The target group for this survey included department of medicine chairs at U.S. and Canadian medical schools whom we identified from lists provided by the American Association of Medical Colleges and the Association of Professors of Medicine. The same list of medical schools was used in the 1996 survey of promotion committee chairs (81% response rate). On the first page of the survey instrument, clinician-educators were defined as: “physicians whose primary responsibilities are patient care and education, and whose research represents only a minor portion of their academic contributions.”

Survey Content

The questionnaire was modeled after the instrument used in our previous survey of promotion committee chairs.16 The questions that were used to compare the responses of the department chairs in this survey with those of the promotion committee chairs were identical. In one section of the survey, chairs were asked to rate the importance of 11 major areas of a clinician-educator's performance using a 7-point scale (from 1, indicating minimally important to 7, indicating extremely important). These areas included teaching activities, curriculum development, clinical skills, role modeling and mentoring, research and other scholarly work, administrative abilities and reputation and personal qualities. In another section, chairs were asked to rate the importance of specific measures that can be used to assess each area of performance using the same 7-point scale. Department chairs also were asked to rate the quality of information that is usually available for each measure using a 5-point scale (from 1, indicating extremely poor quality to 5, indicating extremely high quality).

Survey Administration

After pilot testing, we mailed the questionnaire with a cover letter from the Society of General Internal Medicine's Task Force for the Clinician-Educator.
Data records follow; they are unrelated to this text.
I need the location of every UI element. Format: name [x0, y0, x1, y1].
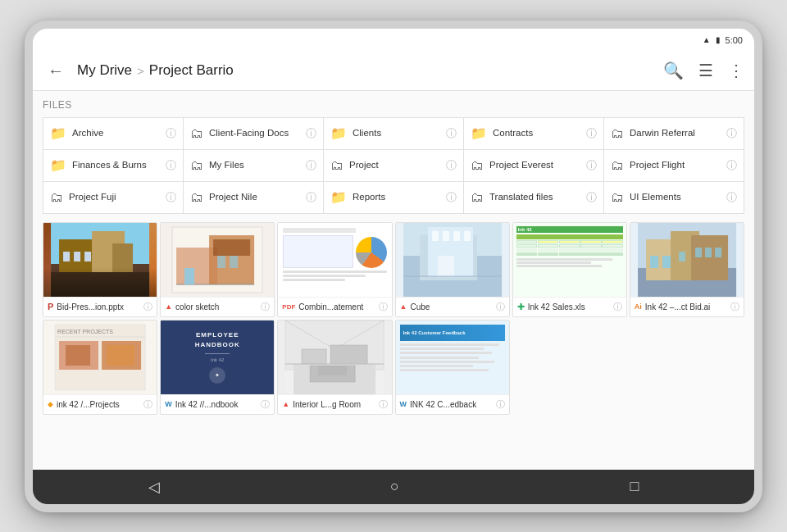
info-icon[interactable]: ⓘ [261, 398, 270, 411]
info-icon[interactable]: ⓘ [143, 301, 152, 313]
folder-item[interactable]: 📁 Archive ⓘ [43, 118, 183, 149]
folder-item[interactable]: 🗂 Darwin Referral ⓘ [604, 118, 744, 149]
folder-item[interactable]: 📁 Contracts ⓘ [464, 118, 603, 149]
folder-item[interactable]: 🗂 Project Flight ⓘ [604, 150, 744, 181]
file-card[interactable]: ▲ color sketch ⓘ [160, 222, 275, 317]
info-icon[interactable]: ⓘ [586, 126, 597, 141]
svg-rect-37 [705, 248, 712, 257]
info-icon[interactable]: ⓘ [730, 301, 739, 313]
back-button[interactable]: ← [43, 58, 69, 84]
info-icon[interactable]: ⓘ [379, 398, 388, 411]
cell [559, 252, 580, 256]
folder-item[interactable]: 📁 Finances & Burns ⓘ [43, 150, 183, 181]
info-icon[interactable]: ⓘ [446, 126, 457, 141]
info-icon[interactable]: ⓘ [143, 398, 152, 411]
info-icon[interactable]: ⓘ [496, 301, 505, 313]
files-grid: P Bid-Pres...ion.pptx ⓘ [43, 222, 744, 415]
bottom-nav: ◁ ○ □ [33, 470, 754, 504]
folder-name: Darwin Referral [630, 127, 721, 139]
file-thumbnail [278, 223, 391, 297]
doc-line [283, 271, 386, 273]
svg-rect-17 [230, 256, 238, 268]
section-label: Files [43, 99, 744, 111]
time-display: 5:00 [726, 35, 743, 45]
folder-item[interactable]: 🗂 Project Fuji ⓘ [43, 182, 183, 213]
shared-folder-icon: 🗂 [611, 190, 624, 205]
cell [516, 248, 538, 252]
info-icon[interactable]: ⓘ [166, 126, 176, 141]
file-card[interactable]: PDF Combin...atement ⓘ [277, 222, 392, 317]
file-card[interactable]: Ink 42 [512, 222, 627, 317]
file-footer: W INK 42 C...edback ⓘ [396, 394, 509, 414]
file-name: Cube [410, 302, 492, 311]
file-card[interactable]: Ai Ink 42 –...ct Bid.ai ⓘ [630, 222, 744, 317]
info-icon[interactable]: ⓘ [586, 190, 597, 205]
folder-name: UI Elements [630, 191, 721, 203]
word-icon: W [400, 400, 407, 408]
file-name: Interior L...g Room [293, 400, 375, 409]
search-icon[interactable]: 🔍 [663, 61, 684, 80]
file-footer: ▲ Cube ⓘ [396, 297, 509, 316]
breadcrumb-mydrive[interactable]: My Drive [77, 62, 132, 79]
svg-rect-26 [438, 256, 454, 276]
folder-name: Project Everest [489, 159, 580, 171]
info-icon[interactable]: ⓘ [166, 158, 176, 173]
file-card[interactable]: ▲ Cube ⓘ [395, 222, 510, 317]
svg-rect-13 [213, 239, 250, 256]
svg-rect-24 [453, 231, 460, 241]
back-nav-button[interactable]: ◁ [132, 471, 176, 502]
svg-rect-22 [432, 231, 439, 241]
pdf-icon: PDF [282, 303, 295, 311]
file-card[interactable]: RECENT PROJECTS ◆ ink 42 /...Projects ⓘ [43, 320, 157, 415]
folder-item[interactable]: 🗂 My Files ⓘ [184, 150, 323, 181]
folder-name: Project Flight [630, 159, 721, 171]
folder-item[interactable]: 🗂 UI Elements ⓘ [604, 182, 744, 213]
info-icon[interactable]: ⓘ [306, 126, 316, 141]
folder-item[interactable]: 🗂 Client-Facing Docs ⓘ [184, 118, 323, 149]
thumbnail-svg [43, 223, 157, 297]
folder-item[interactable]: 🗂 Project Nile ⓘ [184, 182, 323, 213]
content-area: Files 📁 Archive ⓘ 🗂 Client-Facing Docs ⓘ… [33, 91, 754, 470]
info-icon[interactable]: ⓘ [166, 190, 176, 205]
folder-item[interactable]: 📁 Reports ⓘ [324, 182, 463, 213]
info-icon[interactable]: ⓘ [586, 158, 597, 173]
shared-folder-icon: 🗂 [50, 190, 63, 205]
folder-item[interactable]: 🗂 Project ⓘ [324, 150, 463, 181]
shared-folder-icon: 🗂 [190, 126, 203, 141]
folder-item[interactable]: 🗂 Project Everest ⓘ [464, 150, 603, 181]
info-icon[interactable]: ⓘ [446, 158, 457, 173]
svg-rect-25 [464, 231, 471, 241]
list-view-icon[interactable]: ☰ [698, 61, 713, 80]
folder-item[interactable]: 🗂 Translated files ⓘ [464, 182, 603, 213]
handbook-title2: HANDBOOK [195, 341, 240, 348]
content-line [400, 369, 489, 371]
home-nav-button[interactable]: ○ [374, 471, 416, 502]
folder-item[interactable]: 📁 Clients ⓘ [324, 118, 463, 149]
ppt-icon: P [48, 302, 53, 311]
info-icon[interactable]: ⓘ [496, 398, 505, 411]
info-icon[interactable]: ⓘ [726, 126, 737, 141]
recents-nav-button[interactable]: □ [613, 471, 655, 502]
info-icon[interactable]: ⓘ [261, 301, 270, 313]
file-card[interactable]: Ink 42 Customer Feedback W INK 42 C...ed… [395, 320, 510, 415]
more-options-icon[interactable]: ⋮ [728, 61, 744, 80]
info-icon[interactable]: ⓘ [379, 301, 388, 313]
breadcrumb: My Drive > Project Barrio [77, 62, 655, 79]
handbook-title: EMPLOYEE [195, 331, 240, 339]
content-line [400, 361, 494, 363]
file-thumbnail: RECENT PROJECTS [43, 321, 157, 394]
svg-rect-15 [184, 268, 194, 284]
info-icon[interactable]: ⓘ [306, 190, 316, 205]
info-icon[interactable]: ⓘ [726, 190, 737, 205]
content-line [400, 365, 474, 367]
info-icon[interactable]: ⓘ [726, 158, 737, 173]
file-card[interactable]: P Bid-Pres...ion.pptx ⓘ [43, 222, 157, 317]
info-icon[interactable]: ⓘ [306, 158, 316, 173]
illustrator-icon: ◆ [48, 400, 53, 408]
file-card[interactable]: EMPLOYEE HANDBOOK Ink 42 ✦ W Ink 42 //..… [160, 320, 275, 415]
cell [538, 248, 559, 252]
info-icon[interactable]: ⓘ [446, 190, 457, 205]
file-card[interactable]: ▲ Interior L...g Room ⓘ [277, 320, 392, 415]
info-icon[interactable]: ⓘ [613, 301, 622, 313]
svg-rect-35 [679, 252, 685, 261]
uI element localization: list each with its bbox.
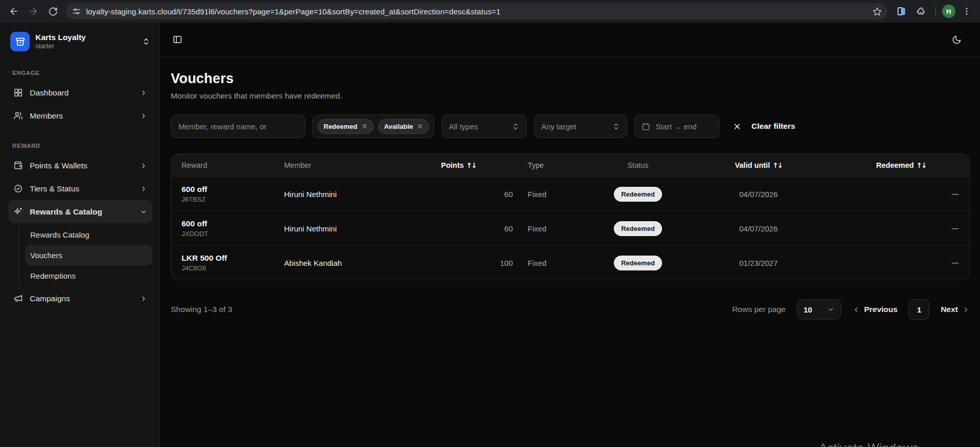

The first mailing was in October 1997. We sent reminder postcards, facsimile reminders, and 2 repeat mailings to nonresponders.

Statistical Analysis

We conducted double data entry and reviewed each data set carefully to identify any errors. Frequency distributions for each question were examined to identify any irregularities in the data. Descriptive statistics were used to summarize responses to questions. We used analysis of variance with Bonferroni correction to determine the statistical significance of differences between the importance scores given to the 11 major areas of a clinician-educator's performance. Responses given by promotion committee chairs and department chairs from the same medical school were paired and importance scores compared using the Student paired t test. Paired data were available for 84 of the 139 medical schools in the United States and Canada (60%). Once responses were paired, we separated the data from any information that would specifically identify a department or school. The study protocol was approved by the Johns Hopkins Joint Committee on Clinical Investigation. Stata Statistical Software Release 5.0 (Stata Corp., College Station, Tex), and SPSS 7.5 Base for Windows 95 (SPSS Inc., Chicago, Ill) statistical packages were used for all analyses. Narrative comments were reviewed independently by 2 investigators to identify major themes. A third investigator reviewed comments and themes in order to resolve any discrepancies.

RESULTS

Characteristics of Responding Department Chairs and Their Departments

One hundred fourteen of 139 department chairs (82%) responded to the survey. Thirteen percent of responders were from Canada. Sixty-nine percent of departments reported having a clinician-educator track, 87% had a tenure track, and 64% reported that their clinician-educators were eligible for tenure.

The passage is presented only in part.